Distortions applied aim to mimic real-world sync anomalies caused by factors such as network issues or encoding errors. These include:

  • Temporal Misalignment
  • Audio Speed Change
  • Video Speed Change
  • Fragment Shuffling
  • Intermittent Muting
  • Randomly Sized Gaps
  • AV Flickering

Each type of distortion is crafted to either create de-synchronization (temporal noise) or present challenges in perceptual sync (static noise) without actual desynchronization.

Generating the AVS Benchmark dataset files

To generate all the distorted files provided in the AVS Benchmark Dataset, please refer to the Distortions Generation section of this document.
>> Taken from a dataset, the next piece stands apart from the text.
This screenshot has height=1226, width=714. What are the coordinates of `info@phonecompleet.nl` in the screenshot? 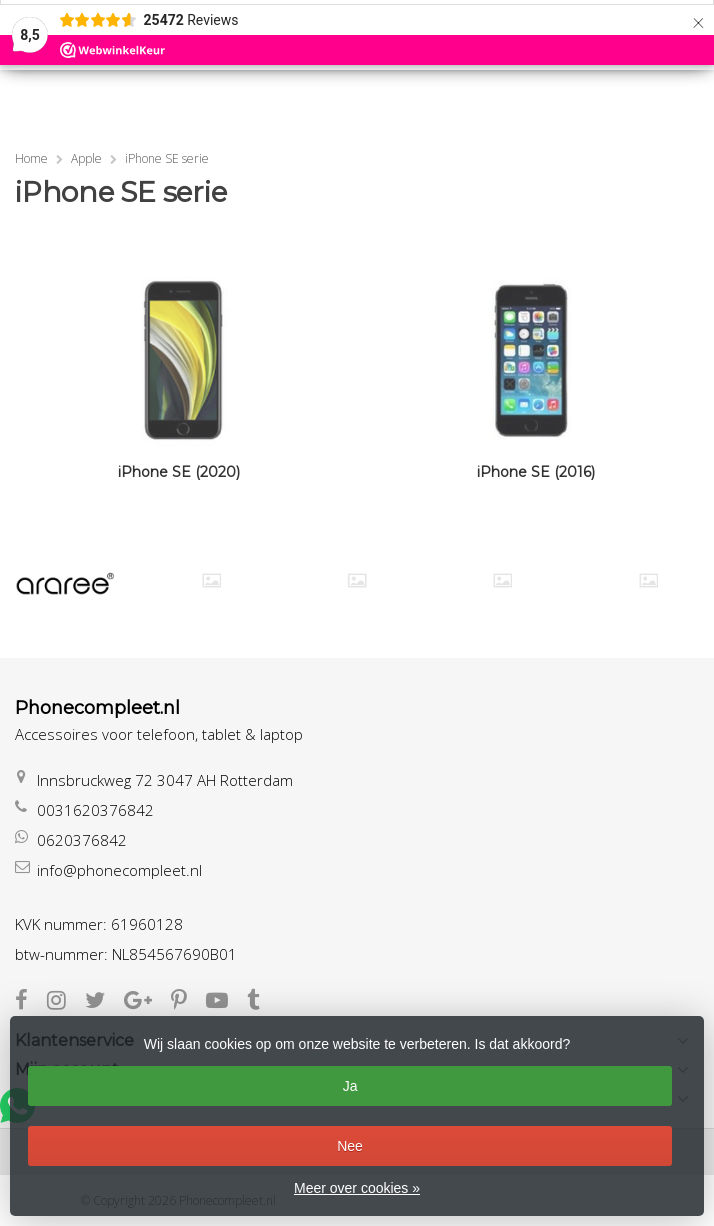 It's located at (119, 870).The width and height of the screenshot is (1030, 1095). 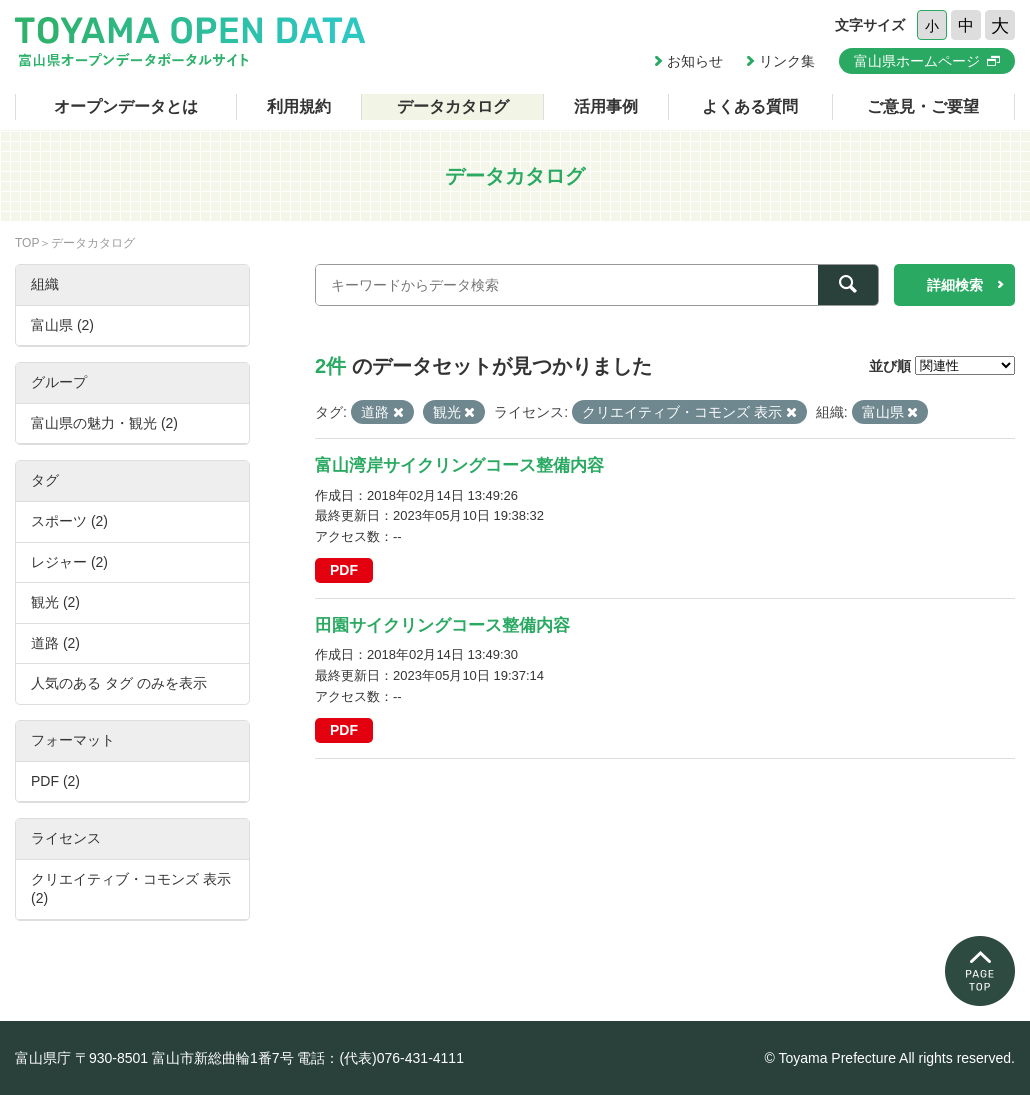 What do you see at coordinates (380, 1058) in the screenshot?
I see `電話：(代表)076-431-4111` at bounding box center [380, 1058].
To apply distortions to the 200 files provided in our dataset, please run the following:

python run_distortions.py --input_path ./path/to/the/original_videos --dest_path ./distorted_videos --media_type audiovisual

This code will automatically output the files for our dataset and save them in the ./distorted_videos location.

Annotation Process

The dataset avoids evaluating the quality of audio or video in isolation, focusing solely on AV sync issues. A pairwise comparison approach is employed, where annotators rate videos side-by-side based on synchronization quality. Over 60,000 pairwise ratings were collected, ensuring each video was rated at least three times for robustness.

Obtaining AVS Benchmark Annoations

The raw annotations can be directly found under Human_Annotations. Additionally, training, testing, and development splits can be found under /Human_Annotations/training_files.